Clock shifts are usually scheduled near a weekend midnight to lessen disruption to weekday schedules. A one-hour shift is customary, but Australia's Lord Howe Island uses a half-hour shift.[34] Twenty-minute and two-hour shifts have been used in the past.
Coordination strategies differ when adjacent time zones shift clocks. The European Union shifts all at once, at 01:00 UTC; for example, Eastern European Time is always one hour ahead of Central European Time.[35] Most of North America shifts at 02:00 local time, so its zones do not shift at the same time; for example, Mountain Time can be temporarily either zero or two hours ahead of Pacific Time. In the past, Australian districts went even further and did not always agree on start and end dates; for example, in 2008 most DST-observing areas shifted clocks forward on October 5 but Western Australia shifted on October 26.[36] In some cases only part of a country shifts; for example, in the U.S., Hawaii and most of Arizona do not observe DST.[37]

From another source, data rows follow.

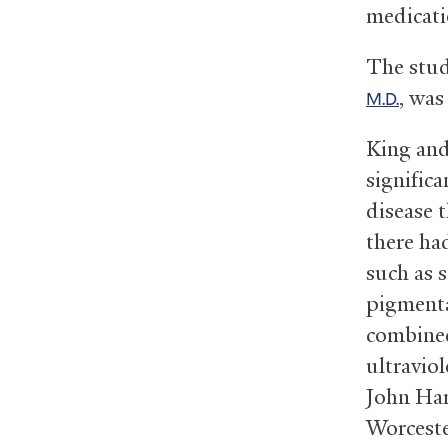
medicati
The stud
, wa
M.D.
King and
significa
disease 
there ha
such as s
pigmenta
combined
ultraviol
John Har
Worceste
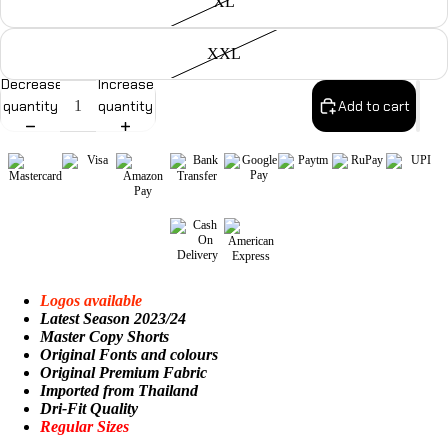
XL
XXL
Decrease
Increase
quantity
quantity
Add to cart
Logos available
Latest Season 2023/24
Master Copy Shorts
Original Fonts and colours
Original Premium Fabric
Imported from Thailand
Dri-Fit Quality
Regular Sizes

Start and end dates vary with location and year. Since 1996 European Summer Time has been observed from the last Sunday in March to the last Sunday in October; previously the rules were not uniform across the European Union.[35] Starting in 2007, most of the United States and Canada observe DST from the second Sunday in March to the first Sunday in November, almost two-thirds of the year.[38] The 2007 U.S. change was part of the Energy Policy Act of 2005; previously, from 1987 through 2006, the start and end dates were the first Sunday in April and the last Sunday in October, and Congress retains the right to go back to the previous dates now that an energy-consumption study has been done.[39]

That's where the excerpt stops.